An der Oper müssen wir die Sicherheitskontrollen passieren, die wir schon vom letzten Jahr kennen. Metalldetektoren, Taschenkontrolle, Leibesvisite. Irgendwie gewöhnt man sich auch ein wenig an die unglaublich starke Präsenz von Nationalgarde und Polizei, die gleichzeitig deutlich macht, dass das alles nicht ganz so normal hier in der Ukraine ist.
Länger, größer, bunter
Bald haben wir die Münchner Gruppe gefunden, was mich froh macht. Ein bisschen war ich mir doch unsicher, ob ich sie unter den 5000 prognostizierten Teilnehmer*innen wiederfinden würde. Neben unserem historischen „München grüßt seine Partnerstadt Kyiw“-Banner setzen wir dieses Jahr auch einen kleinen modischen Akzent mit den München-Käppis, die Stadträtin
Lydia Dietrich mitgebracht hat.
(Bild)
Beim Umschauen wird sehr schnell klar: Der Pride 2017 wird größer, bunter, fröhlicher als je zuvor sein. Er übertrifft sogar den Pride 2016.
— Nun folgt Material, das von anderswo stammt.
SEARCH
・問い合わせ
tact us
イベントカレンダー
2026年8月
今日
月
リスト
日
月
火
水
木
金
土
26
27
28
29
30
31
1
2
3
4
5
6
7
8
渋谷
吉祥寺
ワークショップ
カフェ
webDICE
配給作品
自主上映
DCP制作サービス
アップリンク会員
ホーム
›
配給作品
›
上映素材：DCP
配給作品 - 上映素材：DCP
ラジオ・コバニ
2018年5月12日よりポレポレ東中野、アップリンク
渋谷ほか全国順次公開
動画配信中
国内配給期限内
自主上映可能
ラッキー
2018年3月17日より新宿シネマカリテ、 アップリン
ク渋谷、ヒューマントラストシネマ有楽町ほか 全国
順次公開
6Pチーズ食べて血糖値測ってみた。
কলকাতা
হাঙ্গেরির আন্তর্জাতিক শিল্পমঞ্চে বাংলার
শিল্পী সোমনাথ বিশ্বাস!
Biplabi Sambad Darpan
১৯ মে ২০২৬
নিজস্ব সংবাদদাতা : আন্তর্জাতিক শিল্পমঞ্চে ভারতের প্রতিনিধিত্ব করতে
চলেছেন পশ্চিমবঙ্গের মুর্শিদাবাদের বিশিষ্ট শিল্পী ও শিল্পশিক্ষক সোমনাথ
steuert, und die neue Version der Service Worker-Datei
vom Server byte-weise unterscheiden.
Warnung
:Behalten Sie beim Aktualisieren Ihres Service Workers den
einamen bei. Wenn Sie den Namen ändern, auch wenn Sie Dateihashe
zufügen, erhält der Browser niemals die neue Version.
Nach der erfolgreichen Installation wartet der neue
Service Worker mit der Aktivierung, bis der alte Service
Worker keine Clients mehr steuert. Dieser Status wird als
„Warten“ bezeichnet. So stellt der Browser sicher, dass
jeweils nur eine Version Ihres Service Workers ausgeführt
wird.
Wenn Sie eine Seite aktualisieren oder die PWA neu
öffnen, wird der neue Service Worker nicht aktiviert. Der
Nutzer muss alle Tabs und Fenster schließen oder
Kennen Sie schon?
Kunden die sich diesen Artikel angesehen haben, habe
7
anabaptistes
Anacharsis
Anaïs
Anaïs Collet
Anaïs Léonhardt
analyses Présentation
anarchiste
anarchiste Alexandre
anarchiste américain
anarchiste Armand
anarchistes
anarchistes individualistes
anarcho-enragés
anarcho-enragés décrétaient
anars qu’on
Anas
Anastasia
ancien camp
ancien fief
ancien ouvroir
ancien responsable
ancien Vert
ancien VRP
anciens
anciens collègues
Amnesty International hat wieder die Sambaband
Rhythm of Resistance mitgebracht, aber man hört sie nur, wenn man in der Nähe steht. Zu viele Menschen sind hier versammelt. Zu sehen sind sehr viele selbstgemalte Transparente, die zu Hause und in den Workshops während der Pride Week entstanden sind. Viele Regenbogenflaggen, Zeichen und Symbole einzelner Gruppen. Dazwischen mischen sich Botschafter verschiedener Länder wie beispielsweise der schwedische, der seine Kinder mitgebracht hat. Und da drüben hat jemand sein Baby dabei. Es wird deutlich: Die Menschen glauben an einen friedlichen Pride. Sie wollen dabei sein, Präsenz zeigen.
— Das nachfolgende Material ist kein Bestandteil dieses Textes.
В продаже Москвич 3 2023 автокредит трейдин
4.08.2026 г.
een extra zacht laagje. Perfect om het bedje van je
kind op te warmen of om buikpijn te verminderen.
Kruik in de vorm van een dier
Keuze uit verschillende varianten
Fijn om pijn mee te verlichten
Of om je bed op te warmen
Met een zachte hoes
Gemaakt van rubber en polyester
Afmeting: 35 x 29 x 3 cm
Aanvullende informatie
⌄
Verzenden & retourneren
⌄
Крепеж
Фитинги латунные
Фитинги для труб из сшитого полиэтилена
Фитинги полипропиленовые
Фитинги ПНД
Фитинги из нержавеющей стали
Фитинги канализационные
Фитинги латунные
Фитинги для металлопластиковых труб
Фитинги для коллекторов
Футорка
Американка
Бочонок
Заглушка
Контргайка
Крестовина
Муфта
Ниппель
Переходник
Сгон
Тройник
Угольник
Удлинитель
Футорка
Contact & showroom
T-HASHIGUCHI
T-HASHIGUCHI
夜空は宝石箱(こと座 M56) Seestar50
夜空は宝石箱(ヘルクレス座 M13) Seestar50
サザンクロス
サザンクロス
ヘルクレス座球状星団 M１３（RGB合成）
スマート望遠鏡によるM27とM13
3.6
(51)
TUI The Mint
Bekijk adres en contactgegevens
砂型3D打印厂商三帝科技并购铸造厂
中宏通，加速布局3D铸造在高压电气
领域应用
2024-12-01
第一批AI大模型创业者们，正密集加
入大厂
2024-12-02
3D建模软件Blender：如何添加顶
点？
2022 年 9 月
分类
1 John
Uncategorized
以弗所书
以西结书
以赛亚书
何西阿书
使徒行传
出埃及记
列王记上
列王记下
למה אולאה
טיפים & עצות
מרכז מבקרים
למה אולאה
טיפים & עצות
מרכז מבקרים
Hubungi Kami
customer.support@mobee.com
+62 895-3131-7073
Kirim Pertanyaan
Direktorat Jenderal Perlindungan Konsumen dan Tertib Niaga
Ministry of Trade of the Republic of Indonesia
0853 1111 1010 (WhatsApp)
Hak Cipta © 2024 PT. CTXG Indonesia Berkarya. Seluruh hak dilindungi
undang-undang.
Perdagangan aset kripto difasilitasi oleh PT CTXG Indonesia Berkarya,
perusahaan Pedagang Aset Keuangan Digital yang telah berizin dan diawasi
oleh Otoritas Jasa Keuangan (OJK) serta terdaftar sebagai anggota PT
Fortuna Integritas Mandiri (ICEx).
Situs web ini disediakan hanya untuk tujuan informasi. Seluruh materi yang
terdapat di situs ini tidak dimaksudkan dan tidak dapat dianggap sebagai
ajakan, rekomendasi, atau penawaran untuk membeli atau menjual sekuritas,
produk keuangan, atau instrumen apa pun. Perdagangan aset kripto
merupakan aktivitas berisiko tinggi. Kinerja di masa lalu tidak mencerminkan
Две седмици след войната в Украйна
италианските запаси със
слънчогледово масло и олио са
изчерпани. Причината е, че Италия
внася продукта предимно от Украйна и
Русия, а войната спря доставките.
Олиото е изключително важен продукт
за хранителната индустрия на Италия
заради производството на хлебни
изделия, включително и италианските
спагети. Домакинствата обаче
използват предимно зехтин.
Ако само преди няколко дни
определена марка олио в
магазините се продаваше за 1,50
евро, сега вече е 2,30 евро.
2017 gibt es in Kyiw den ersten Wagen. Auf ihm: tanzende Drag Queens. Um den Wagen, fast wie eine mahnende Erinnerung, ist das Motto des diesjährigen Prides als Banner gespannt: „Ukraine is a country for all.“ Und genau das wollen die Veranstalter*innen auch mit den Drag Queens ausdrücken. Auch sie gehören dazu in all ihrer Schrillheit.
Brauchen wir Drag Queens?
Der geplante Auftritt wurde unter uns Münchner*innen intensiv diskutiert. Ich frage mich: Handeln die Organisator*innen damit klug? Ist das die zentrale Botschaft eines Pride-Marsches? Tanzende Drag Queens? Ich zweifle, muss ich ehrlich gestehen. Sollte das Signal an Kyiw und die Ukraine nicht viel mehr sein, dass wir Lesben, Schwule und Transgender nicht anders sind als die Mehrheitsgesellschaft? Ich muss an die Diskussionen um die Presseberichterstattung nach den Münchner CSDs denken, in der es Jahr für Jahr eben meist nur die Drag Queens auf die Titelseiten schaffen und damit ein nicht gerade repräsentatives Bild der LSBTI-Community an die Mehrheitsgesellschaft vermitteln.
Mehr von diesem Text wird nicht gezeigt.